[Task objective]
Go through the entries below. Copy each line in which "chevron" appears.

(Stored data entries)
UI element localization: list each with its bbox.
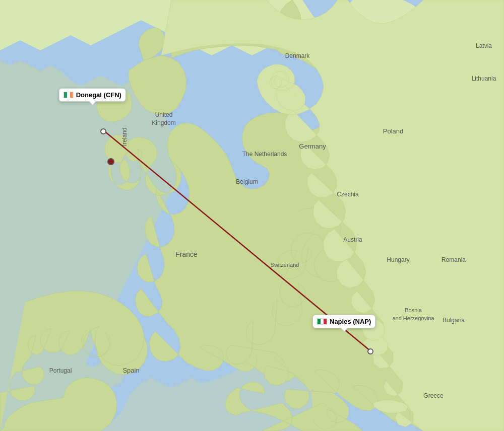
- label-greece: Greece: [423, 392, 444, 399]
- label-lithuania: Lithuania: [472, 75, 496, 82]
- label-germany: Germany: [299, 142, 326, 150]
- label-belgium: Belgium: [236, 178, 258, 185]
- label-ireland: Ireland: [121, 127, 128, 146]
- label-latvia: Latvia: [476, 42, 492, 49]
- naples-dot: [367, 348, 373, 354]
- dublin-dot: [107, 158, 114, 165]
- label-hungary: Hungary: [387, 256, 409, 263]
- label-bosnia: Bosnia: [405, 307, 422, 313]
- label-france: France: [175, 250, 198, 258]
- label-switzerland: Switzerland: [271, 262, 299, 268]
- label-romania: Romania: [442, 256, 466, 263]
- label-portugal: Portugal: [49, 367, 72, 374]
- label-spain: Spain: [122, 367, 139, 374]
- label-bulgaria: Bulgaria: [443, 317, 465, 324]
- label-united-kingdom: United: [155, 111, 173, 118]
- label-poland: Poland: [383, 127, 403, 135]
- map-svg: Ireland United Kingdom Denmark The Nethe…: [0, 0, 504, 431]
- label-denmark: Denmark: [285, 52, 310, 59]
- donegal-dot: [100, 128, 106, 134]
- label-herzegovina: and Herzegovina: [392, 315, 434, 321]
- label-united-kingdom-2: Kingdom: [152, 119, 175, 126]
- map-container: Ireland United Kingdom Denmark The Nethe…: [0, 0, 504, 431]
- label-czechia: Czechia: [337, 191, 359, 198]
- label-netherlands: The Netherlands: [242, 151, 287, 158]
- label-austria: Austria: [343, 236, 362, 243]
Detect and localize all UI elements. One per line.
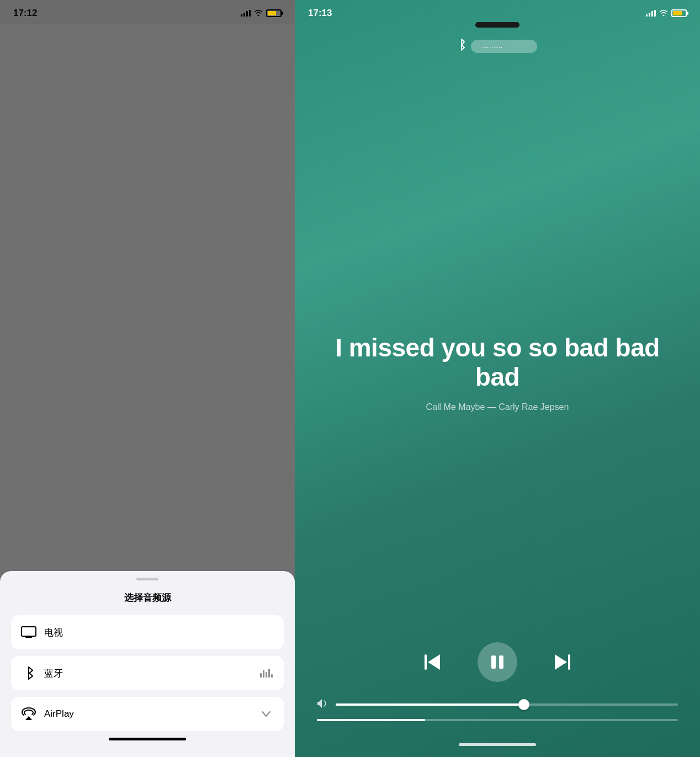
tv-option[interactable]: 电视 [11,615,284,649]
battery-fill [268,11,276,15]
bluetooth-label: 蓝牙 [44,667,258,680]
left-status-icons [241,9,282,18]
next-button[interactable] [550,651,572,673]
right-status-bar: 17:13 [295,0,700,24]
battery-icon [266,9,282,17]
volume-row [317,699,678,710]
signal-icon [241,10,251,17]
player-controls [295,642,700,732]
svg-rect-0 [22,627,36,636]
wifi-icon [254,9,263,18]
bluetooth-icon [21,665,36,681]
chevron-down-icon[interactable] [258,706,274,722]
left-status-time: 17:12 [13,8,37,19]
volume-thumb[interactable] [518,699,529,710]
airplay-label: AirPlay [44,708,258,719]
right-battery-icon [671,9,687,17]
svg-rect-3 [491,655,496,669]
bluetooth-option[interactable]: 蓝牙 [11,656,284,690]
progress-slider[interactable] [317,719,678,721]
sheet-title: 选择音频源 [11,591,284,604]
svg-marker-2 [428,654,440,670]
volume-icon [317,699,329,710]
progress-row [317,719,678,721]
right-home-indicator [459,743,536,746]
song-info: Call Me Maybe — Carly Rae Jepsen [426,402,569,412]
bluetooth-symbol-icon [458,39,465,54]
svg-rect-5 [568,654,570,670]
dynamic-island [475,22,519,28]
play-pause-button[interactable] [478,642,517,682]
playback-controls-row [317,642,678,682]
tv-label: 电视 [44,626,274,639]
audio-source-sheet: 选择音频源 电视 蓝牙 [0,571,295,757]
left-status-bar: 17:12 [0,0,295,24]
bluetooth-device-row: ········· [458,39,537,54]
svg-rect-4 [499,655,503,669]
right-status-time: 17:13 [308,8,332,19]
right-phone-screen: 17:13 ········· [295,0,700,757]
right-wifi-icon [659,9,668,18]
progress-fill [317,719,425,721]
tv-icon [21,625,36,640]
right-status-icons [646,9,687,18]
sheet-drag-handle[interactable] [136,578,158,580]
lyrics-area: I missed you so so bad bad bad Call Me M… [295,103,700,642]
volume-fill [336,703,524,706]
airplay-option[interactable]: AirPlay [11,697,284,731]
current-lyric: I missed you so so bad bad bad [317,333,678,392]
left-phone-screen: 17:12 选择音频源 [0,0,295,757]
equalizer-icon[interactable] [258,665,274,681]
volume-slider[interactable] [336,703,678,706]
previous-button[interactable] [422,651,444,673]
right-battery-fill [673,11,682,15]
airplay-icon [21,706,36,722]
right-signal-icon [646,10,656,17]
bluetooth-device-name: ········· [471,40,537,53]
svg-marker-6 [555,654,567,670]
home-indicator [109,738,186,740]
svg-rect-1 [425,654,427,670]
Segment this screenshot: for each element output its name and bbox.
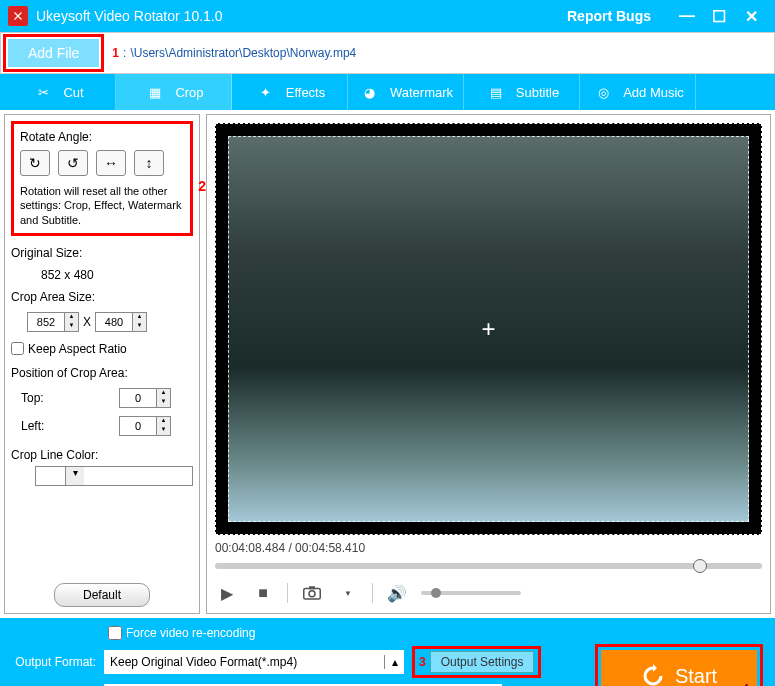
original-size-label: Original Size: <box>11 246 193 260</box>
timecode: 00:04:08.484 / 00:04:58.410 <box>215 541 762 555</box>
separator <box>372 583 373 603</box>
spin-up[interactable]: ▲ <box>157 389 170 398</box>
target-icon: ◎ <box>591 80 615 104</box>
original-size-value: 852 x 480 <box>41 268 193 282</box>
close-button[interactable]: ✕ <box>735 7 767 26</box>
left-input[interactable] <box>120 417 156 435</box>
volume-icon[interactable]: 🔊 <box>385 581 409 605</box>
player-controls: ▶ ■ ▼ 🔊 <box>215 581 762 605</box>
crop-area-size-label: Crop Area Size: <box>11 290 193 304</box>
left-label: Left: <box>21 419 44 433</box>
volume-slider[interactable] <box>421 591 521 595</box>
tab-effects[interactable]: ✦ Effects <box>232 74 348 110</box>
flip-vertical-button[interactable]: ↕ <box>134 150 164 176</box>
spin-down[interactable]: ▼ <box>157 398 170 407</box>
keep-aspect-label: Keep Aspect Ratio <box>28 342 127 356</box>
maximize-button[interactable]: ☐ <box>703 7 735 26</box>
crop-height-spinner[interactable]: ▲▼ <box>95 312 147 332</box>
output-format-label: Output Format: <box>12 655 96 669</box>
drop-icon: ◕ <box>358 80 382 104</box>
spin-up[interactable]: ▲ <box>65 313 78 322</box>
keep-aspect-checkbox[interactable] <box>11 342 24 355</box>
crop-width-input[interactable] <box>28 313 64 331</box>
start-button[interactable]: Start 4 <box>601 650 757 686</box>
add-file-button[interactable]: Add File <box>8 39 99 67</box>
tab-subtitle[interactable]: ▤ Subtitle <box>464 74 580 110</box>
chevron-up-icon[interactable]: ▴ <box>384 655 404 669</box>
rotate-ccw-button[interactable]: ↺ <box>58 150 88 176</box>
preview-panel: + 00:04:08.484 / 00:04:58.410 ▶ ■ ▼ 🔊 <box>206 114 771 614</box>
annotation-marker-4: 4 <box>742 682 749 686</box>
tab-label: Crop <box>175 85 203 100</box>
spin-up[interactable]: ▲ <box>133 313 146 322</box>
x-separator: X <box>83 315 91 329</box>
settings-panel: Rotate Angle: ↻ ↺ ↔ ↕ Rotation will rese… <box>4 114 200 614</box>
output-format-combo[interactable]: ▴ <box>104 650 404 674</box>
refresh-icon <box>641 664 665 686</box>
tab-crop[interactable]: ▦ Crop <box>116 74 232 110</box>
play-button[interactable]: ▶ <box>215 581 239 605</box>
tab-watermark[interactable]: ◕ Watermark <box>348 74 464 110</box>
scissors-icon: ✂ <box>31 80 55 104</box>
output-settings-button[interactable]: Output Settings <box>430 651 535 673</box>
sparkle-icon: ✦ <box>254 80 278 104</box>
file-path-text: \Users\Administrator\Desktop\Norway.mp4 <box>130 46 356 60</box>
tab-bar: ✂ Cut ▦ Crop ✦ Effects ◕ Watermark ▤ Sub… <box>0 74 775 110</box>
start-label: Start <box>675 665 717 687</box>
top-input[interactable] <box>120 389 156 407</box>
file-path-prefix: : <box>123 46 126 60</box>
report-bugs-link[interactable]: Report Bugs <box>567 8 651 24</box>
crop-line-color-picker[interactable]: ▾ <box>35 466 193 486</box>
spin-down[interactable]: ▼ <box>157 426 170 435</box>
left-spinner[interactable]: ▲▼ <box>119 416 171 436</box>
default-button[interactable]: Default <box>54 583 150 607</box>
bottom-bar: Force video re-encoding Output Format: ▴… <box>0 618 775 686</box>
flip-horizontal-button[interactable]: ↔ <box>96 150 126 176</box>
crop-height-input[interactable] <box>96 313 132 331</box>
force-reencode-checkbox[interactable] <box>108 626 122 640</box>
separator <box>287 583 288 603</box>
crop-width-spinner[interactable]: ▲▼ <box>27 312 79 332</box>
titlebar: Ukeysoft Video Rotator 10.1.0 Report Bug… <box>0 0 775 32</box>
crop-icon: ▦ <box>143 80 167 104</box>
rotate-angle-group: Rotate Angle: ↻ ↺ ↔ ↕ Rotation will rese… <box>11 121 193 236</box>
spin-up[interactable]: ▲ <box>157 417 170 426</box>
annotation-marker-1: 1 <box>112 46 119 60</box>
spin-down[interactable]: ▼ <box>65 322 78 331</box>
center-cross-icon: + <box>481 315 495 343</box>
spin-down[interactable]: ▼ <box>133 322 146 331</box>
tab-cut[interactable]: ✂ Cut <box>0 74 116 110</box>
tab-label: Cut <box>63 85 83 100</box>
tab-label: Subtitle <box>516 85 559 100</box>
subtitle-icon: ▤ <box>484 80 508 104</box>
app-title: Ukeysoft Video Rotator 10.1.0 <box>36 8 567 24</box>
top-label: Top: <box>21 391 44 405</box>
top-spinner[interactable]: ▲▼ <box>119 388 171 408</box>
rotate-cw-button[interactable]: ↻ <box>20 150 50 176</box>
snapshot-button[interactable] <box>300 581 324 605</box>
volume-knob[interactable] <box>431 588 441 598</box>
output-format-value[interactable] <box>104 655 384 669</box>
video-preview[interactable]: + <box>215 123 762 535</box>
tab-label: Effects <box>286 85 326 100</box>
chevron-down-icon[interactable]: ▾ <box>66 467 84 485</box>
svg-point-2 <box>309 591 315 597</box>
stop-button[interactable]: ■ <box>251 581 275 605</box>
minimize-button[interactable]: — <box>671 7 703 25</box>
snapshot-menu[interactable]: ▼ <box>336 581 360 605</box>
annotation-marker-3: 3 <box>419 655 426 669</box>
annotation-marker-2: 2 <box>198 178 206 194</box>
svg-rect-3 <box>309 586 315 589</box>
file-bar: Add File 1 : \Users\Administrator\Deskto… <box>0 32 775 74</box>
color-swatch <box>36 467 66 485</box>
rotate-note: Rotation will reset all the other settin… <box>20 184 184 227</box>
annotation-box-3: 3 Output Settings <box>412 646 541 678</box>
tab-add-music[interactable]: ◎ Add Music <box>580 74 696 110</box>
crop-line-color-label: Crop Line Color: <box>11 448 193 462</box>
timeline-knob[interactable] <box>693 559 707 573</box>
position-label: Position of Crop Area: <box>11 366 193 380</box>
force-reencode-label: Force video re-encoding <box>126 626 255 640</box>
annotation-box-1: Add File <box>3 34 104 72</box>
timeline-slider[interactable] <box>215 563 762 569</box>
annotation-box-4: Start 4 <box>595 644 763 686</box>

[Result of this task]
chevron-down-icon[interactable] [258,706,274,722]
chevron-up-icon[interactable]: ▴ <box>384 655 404 669</box>
chevron-down-icon[interactable]: ▾ <box>66 467 84 485</box>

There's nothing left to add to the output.